Further, there is an effect that a large number of devices can be individually operated. That is, a transmission signal having high directivity can be directed to the reception unit of a specific device, and a large number of directions can be switched.

Further, there is an effect that the above effects can be obtained without changing the operation target device. That is, the above effects can be obtained by the operation of the control unit 3 in the main body of the remote control device 1.

[Brief description of the drawings]

FIG. 1 is a block diagram of an embodiment of the present invention.

FIG. 2 is an external view of an embodiment of the present invention.

FIG. 3 is a flowchart when inputting an operation unit.

FIG. 4 is a flowchart related to updating of positional relationship data and correcting the direction of a transmission signal.

FIG. 5 is an explanatory diagram of acceleration data.

FIG. 6 is a flowchart related to updating positional relationship data and correcting the direction of a transmission signal when n devices are individually handled.

FIG. 7 is an external view of a conventional remote control device.

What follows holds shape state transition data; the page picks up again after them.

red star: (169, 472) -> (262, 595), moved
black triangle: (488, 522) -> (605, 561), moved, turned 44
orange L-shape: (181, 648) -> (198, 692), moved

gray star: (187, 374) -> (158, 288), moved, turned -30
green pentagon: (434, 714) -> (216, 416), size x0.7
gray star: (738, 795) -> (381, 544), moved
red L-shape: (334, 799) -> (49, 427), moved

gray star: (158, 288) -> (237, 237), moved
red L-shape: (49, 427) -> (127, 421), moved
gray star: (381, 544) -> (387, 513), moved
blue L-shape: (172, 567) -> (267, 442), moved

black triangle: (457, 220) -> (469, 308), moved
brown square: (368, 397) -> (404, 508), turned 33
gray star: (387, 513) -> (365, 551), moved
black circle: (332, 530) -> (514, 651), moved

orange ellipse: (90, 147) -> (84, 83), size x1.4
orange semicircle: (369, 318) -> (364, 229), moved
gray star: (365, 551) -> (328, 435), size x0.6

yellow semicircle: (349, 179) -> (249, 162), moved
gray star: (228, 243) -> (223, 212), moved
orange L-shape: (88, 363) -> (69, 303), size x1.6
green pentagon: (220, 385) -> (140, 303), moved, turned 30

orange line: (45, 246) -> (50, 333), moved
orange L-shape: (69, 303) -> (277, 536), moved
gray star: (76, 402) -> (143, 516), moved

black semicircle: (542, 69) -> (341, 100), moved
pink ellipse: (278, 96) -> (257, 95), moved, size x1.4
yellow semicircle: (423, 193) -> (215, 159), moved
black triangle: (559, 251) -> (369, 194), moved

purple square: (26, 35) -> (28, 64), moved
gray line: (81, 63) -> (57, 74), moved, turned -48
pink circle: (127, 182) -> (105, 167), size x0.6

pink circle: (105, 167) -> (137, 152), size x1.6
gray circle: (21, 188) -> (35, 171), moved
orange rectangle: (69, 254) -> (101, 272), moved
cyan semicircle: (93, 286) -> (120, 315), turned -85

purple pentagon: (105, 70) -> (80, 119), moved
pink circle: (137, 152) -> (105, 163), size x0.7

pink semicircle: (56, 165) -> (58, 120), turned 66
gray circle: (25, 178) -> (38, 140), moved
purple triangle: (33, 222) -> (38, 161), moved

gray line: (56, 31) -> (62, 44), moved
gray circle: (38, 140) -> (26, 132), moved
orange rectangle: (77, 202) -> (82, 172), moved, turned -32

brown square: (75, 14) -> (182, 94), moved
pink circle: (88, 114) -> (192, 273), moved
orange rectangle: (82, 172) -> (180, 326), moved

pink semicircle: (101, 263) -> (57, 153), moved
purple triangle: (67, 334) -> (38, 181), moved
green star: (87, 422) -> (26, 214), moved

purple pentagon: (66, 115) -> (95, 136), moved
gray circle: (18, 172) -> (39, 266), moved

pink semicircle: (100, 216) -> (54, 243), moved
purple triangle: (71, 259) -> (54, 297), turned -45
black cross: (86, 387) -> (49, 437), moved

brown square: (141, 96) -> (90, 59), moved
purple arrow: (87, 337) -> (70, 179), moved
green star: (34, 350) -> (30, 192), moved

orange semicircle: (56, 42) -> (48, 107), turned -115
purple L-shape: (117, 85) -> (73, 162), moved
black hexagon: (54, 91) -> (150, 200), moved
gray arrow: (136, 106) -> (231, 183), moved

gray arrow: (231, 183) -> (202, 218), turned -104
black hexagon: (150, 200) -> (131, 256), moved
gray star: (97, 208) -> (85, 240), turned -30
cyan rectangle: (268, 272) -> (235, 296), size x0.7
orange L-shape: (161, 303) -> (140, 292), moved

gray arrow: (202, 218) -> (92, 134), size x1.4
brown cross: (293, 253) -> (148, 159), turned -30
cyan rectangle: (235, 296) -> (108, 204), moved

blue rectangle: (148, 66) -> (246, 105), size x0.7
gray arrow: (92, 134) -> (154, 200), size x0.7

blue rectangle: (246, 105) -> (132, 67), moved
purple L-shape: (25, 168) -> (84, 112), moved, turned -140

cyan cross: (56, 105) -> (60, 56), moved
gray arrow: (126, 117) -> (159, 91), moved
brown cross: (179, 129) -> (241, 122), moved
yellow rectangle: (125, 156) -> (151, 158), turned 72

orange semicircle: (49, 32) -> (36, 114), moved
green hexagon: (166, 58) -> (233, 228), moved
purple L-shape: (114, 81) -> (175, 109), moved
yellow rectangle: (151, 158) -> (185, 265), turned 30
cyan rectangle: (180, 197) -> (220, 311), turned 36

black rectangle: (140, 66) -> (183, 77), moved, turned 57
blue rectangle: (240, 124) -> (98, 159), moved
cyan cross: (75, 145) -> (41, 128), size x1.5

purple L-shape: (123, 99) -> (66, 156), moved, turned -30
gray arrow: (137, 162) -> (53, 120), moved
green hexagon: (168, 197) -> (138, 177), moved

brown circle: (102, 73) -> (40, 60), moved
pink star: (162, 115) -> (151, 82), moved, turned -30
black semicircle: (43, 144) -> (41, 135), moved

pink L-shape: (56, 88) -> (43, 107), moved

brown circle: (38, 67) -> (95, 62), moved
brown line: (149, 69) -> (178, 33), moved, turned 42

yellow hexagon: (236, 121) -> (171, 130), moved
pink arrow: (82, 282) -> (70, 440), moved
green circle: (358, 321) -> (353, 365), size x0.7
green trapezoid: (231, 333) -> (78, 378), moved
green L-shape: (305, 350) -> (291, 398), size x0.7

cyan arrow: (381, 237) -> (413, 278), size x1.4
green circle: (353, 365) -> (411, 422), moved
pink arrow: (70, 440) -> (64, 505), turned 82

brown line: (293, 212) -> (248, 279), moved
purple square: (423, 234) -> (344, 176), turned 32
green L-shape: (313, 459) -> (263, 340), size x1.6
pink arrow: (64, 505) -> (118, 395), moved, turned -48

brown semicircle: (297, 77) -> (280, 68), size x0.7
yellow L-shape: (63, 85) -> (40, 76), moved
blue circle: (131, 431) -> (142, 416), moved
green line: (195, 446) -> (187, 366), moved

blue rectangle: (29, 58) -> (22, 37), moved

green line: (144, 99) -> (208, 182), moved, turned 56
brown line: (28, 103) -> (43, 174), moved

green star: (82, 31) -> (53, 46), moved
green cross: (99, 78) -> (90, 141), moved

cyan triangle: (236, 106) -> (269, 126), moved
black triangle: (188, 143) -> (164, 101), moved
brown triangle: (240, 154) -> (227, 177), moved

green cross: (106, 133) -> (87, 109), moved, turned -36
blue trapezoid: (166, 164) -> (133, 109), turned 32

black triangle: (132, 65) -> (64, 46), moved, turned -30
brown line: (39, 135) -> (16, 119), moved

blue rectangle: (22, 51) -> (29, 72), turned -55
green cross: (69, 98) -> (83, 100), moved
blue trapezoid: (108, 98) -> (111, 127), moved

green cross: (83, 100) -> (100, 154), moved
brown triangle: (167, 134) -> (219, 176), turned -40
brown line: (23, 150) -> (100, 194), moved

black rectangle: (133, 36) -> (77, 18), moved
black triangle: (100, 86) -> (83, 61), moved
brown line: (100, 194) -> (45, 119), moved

FIG. 8 is a diagram illustrating an example of a layout of an operation target device and a display device.

[Explanation of symbols]

 DESCRIPTION OF SYMBOLS 1 Remote control device 2 Remote control part 3 Control part 4 Operation part 5 Infrared signal light emission part 6, 7 Controller 8 Acceleration detection unit 9 Operation part 10 Memory 11 Movable unit

Claims (5)

[Claims] 1. A remote control device for converting a button operation from an operation unit into an infrared signal and transmitting the infrared signal to an operation target device, comprising: an infrared direction movable means for moving a transmission direction of the infrared signal; Acceleration detection means, displacement amount calculation means for calculating a displacement amount from the moving acceleration, positional relation data storage means for storing positional relation data with the operation target device in advance, and stored in the positional relation data storage means. A position relation data update storage unit that adds the displacement amount to the position relation data and stores it as new position relation data in the position relation data storage unit;
And a movable control means for controlling the infrared-direction movable means based on the new positional relationship data. 2. The remote control device according to claim 1, wherein the displacement amount calculating means is configured to calculate the displacement amount by integrating the moving acceleration twice. 3. A method for controlling a remote control device for converting a button operation from an operation unit to an infrared signal and transmitting the infrared signal to an operation target device, wherein the displacement amount is calculated by integrating a moving acceleration twice. Calculating the new positional relationship data by adding the displacement amount to a preset positional relationship data with the operation target device; and an azimuth / elevation angle based on the new positional relationship data. And a step of controlling a transmission direction of the infrared signal based on the calculated azimuth angle and elevation angle. 4. The control method according to claim 3, wherein in the displacement amount calculating step, the moving acceleration is corrected based on a change in a past moving acceleration. 5. A recording medium storing a program for causing a computer to execute a control method of a remote control device that converts a button operation from the operation unit into the infrared signal and transmits the infrared signal to the operation target device, Calculating a displacement amount by integrating the moving acceleration twice to calculate a displacement amount; and calculating the new positional relationship data by adding the displacement amount to a preset positional relationship data with the operation target device. Recording a program including: calculating an azimuth angle / elevation angle based on the new positional relationship data; and controlling a transmission direction of the infrared signal based on the calculated azimuth angle / elevation angle. recoding media.